Mauve's Vision for IPLD

This post will go over some of my thoughts on how IPLD can be advanced in the ecosystem to enable more advanced linked data use cases in the IPFS ecosystem.

Why improve IPLD?

From my perspective, while IPFS is great for sharing large numbers of static files, more advanced data use cases like CRDTs and databases are much more difficult to represent in this paradigm.

IPLD serves these more advanced use cases, but it's currently underutilized by the general developer and is left to a few people that understand the lowest levels to take advantage of it.

I believe that the time is right to make IPLD more accessible in order to enable more powerful distributed applications. New developments in the ecosystem like Probibalistic B-Trees, and the IPVM working group can drastically change what's possible with raw IPLD, and we should be taking advantage of this fact sooner than later.

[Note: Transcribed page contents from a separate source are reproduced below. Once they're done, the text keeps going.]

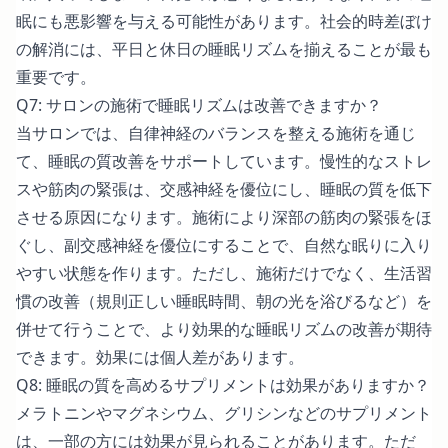
眠にも悪影響を与える可能性があります。社会的時差ぼけ
の解消には、平日と休日の睡眠リズムを揃えることが最も
重要です。
Q7: サロンの施術で睡眠リズムは改善できますか？
当サロンでは、自律神経のバランスを整える施術を通じ
て、睡眠の質改善をサポートしています。慢性的なストレ
スや筋肉の緊張は、交感神経を優位にし、睡眠の質を低下
させる原因になります。施術により深部の筋肉の緊張をほ
ぐし、副交感神経を優位にすることで、自然な眠りに入り
やすい状態を作ります。ただし、施術だけでなく、生活習
慣の改善（規則正しい睡眠時間、朝の光を浴びるなど）を
併せて行うことで、より効果的な睡眠リズムの改善が期待
できます。効果には個人差があります。
Q8: 睡眠の質を高めるサプリメントは効果がありますか？
メラトニンやマグネシウム、グリシンなどのサプリメント
は、一部の方には効果が見られることがあります。ただ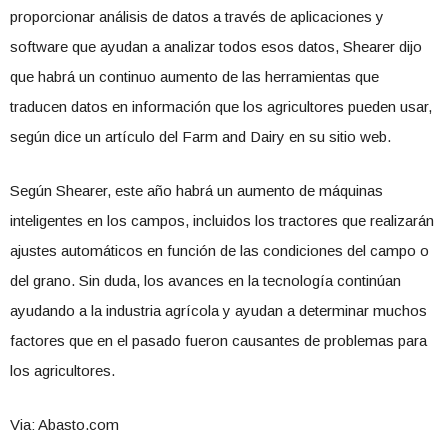
proporcionar análisis de datos a través de aplicaciones y
software que ayudan a analizar todos esos datos, Shearer dijo
que habrá un continuo aumento de las herramientas que
traducen datos en información que los agricultores pueden usar,
según dice un artículo del Farm and Dairy en su sitio web.
Según Shearer, este año habrá un aumento de máquinas
inteligentes en los campos, incluidos los tractores que realizarán
ajustes automáticos en función de las condiciones del campo o
del grano. Sin duda, los avances en la tecnología continúan
ayudando a la industria agrícola y ayudan a determinar muchos
factores que en el pasado fueron causantes de problemas para
los agricultores.
Via: Abasto.com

I'll go over some specific things we could focus on to have IPLD create a bigger impact on the ecosystem.

More obvious onboarding

Often, when I bring up IPLD in IPFS spaces, people end up not knowing what exactly it is, or what it's used for outside of the basics like codecs. Usually, people don't think too hard about the uses of the IPLD Data Model and lenses over top of it such as Schemas or Advanced Data Layouts.

This speaks to a lack of onboarding into what IPLD is in our documentation, and in the documentation of the rest of the IPFS ecosystem.

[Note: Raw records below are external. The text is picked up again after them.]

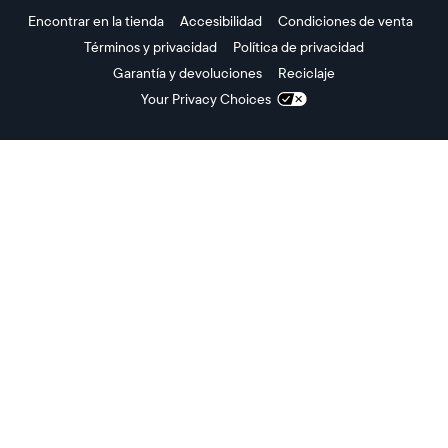
Encontrar en la tienda
Accesibilidad
Condiciones de venta
Términos y privacidad
Política de privacidad
Garantía y devoluciones
Reciclaje
Your Privacy Choices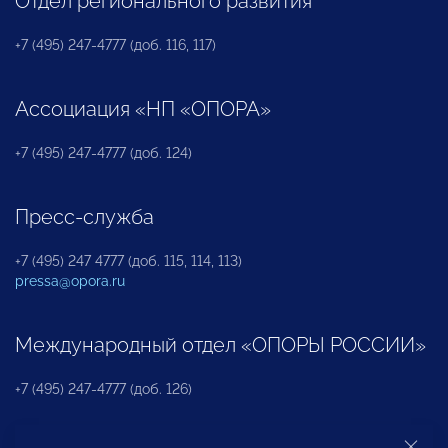
Отдел регионального развития
+7 (495) 247-4777 (доб. 116, 117)
Ассоциация «НП «ОПОРА»
+7 (495) 247-4777 (доб. 124)
Пресс-служба
+7 (495) 247 4777 (доб. 115, 114, 113)
pressa@opora.ru
Международный отдел «ОПОРЫ РОССИИ»
+7 (495) 247-4777 (доб. 126)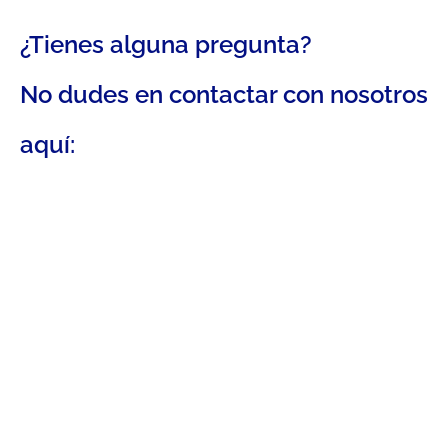
¿Tienes alguna pregunta?
No dudes en contactar con nosotros
aquí:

Ideally, people new to IPFS and content addressible data should have a path onboarding them onto IPLD and to take advantage of it in their applications. There's already been a start to cleaning up the IPLD Docs and we can piggyback off of the general formatting improvements to create better onboarding docs within and outside of the ipld.io website.

Higer Level APIs

Similarly, the current state of IPLD APIs is fragmented accross the different implementations, and knowledge of available features is spread out based on who is working on what setup. In particular, there's high level way of combining raw IPLD data, with a way to retrieve it via libp2p, and to apply various lenses like ADLs/Schemas over top of the traversal.

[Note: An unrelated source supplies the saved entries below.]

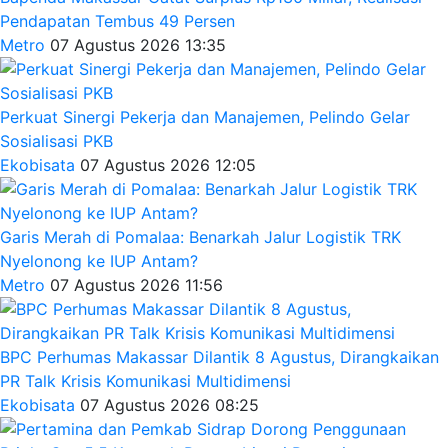
Pendapatan Tembus 49 Persen
Metro
07 Agustus 2026 13:35
Perkuat Sinergi Pekerja dan Manajemen, Pelindo Gelar
Sosialisasi PKB
Ekobisata
07 Agustus 2026 12:05
Garis Merah di Pomalaa: Benarkah Jalur Logistik TRK
Nyelonong ke IUP Antam?
Metro
07 Agustus 2026 11:56
BPC Perhumas Makassar Dilantik 8 Agustus, Dirangkaikan
PR Talk Krisis Komunikasi Multidimensi
Ekobisata
07 Agustus 2026 08:25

I've been working on this as part of my proposal for ipld:// URL schemeas and a new IPFS gateway /ipfs/* path here. This gives developers a clear way to interpret IPLD in a way that exposes the raw data model, the ability to convert between codecs, and the ability to apply lenses over top of data. Part of this effort is to merge the concept of lesnes with path traversal into a single reusable unit. This works via the ability to specify extra parameters to path segments using the URL Matrix Parameters Spec. For example, if we want to treat data at some path of the URL as a HAMT in order to more effectively search through its key space we could do the following: ipld://CID_HERE/HAMT_KEY_HERE;adl=hamt/. This can be combined with other features like IPLD Schemas and future features like AutoCodec where we can specify CIDs of the lense to apply and load it dynamically from IPFS/libp2p.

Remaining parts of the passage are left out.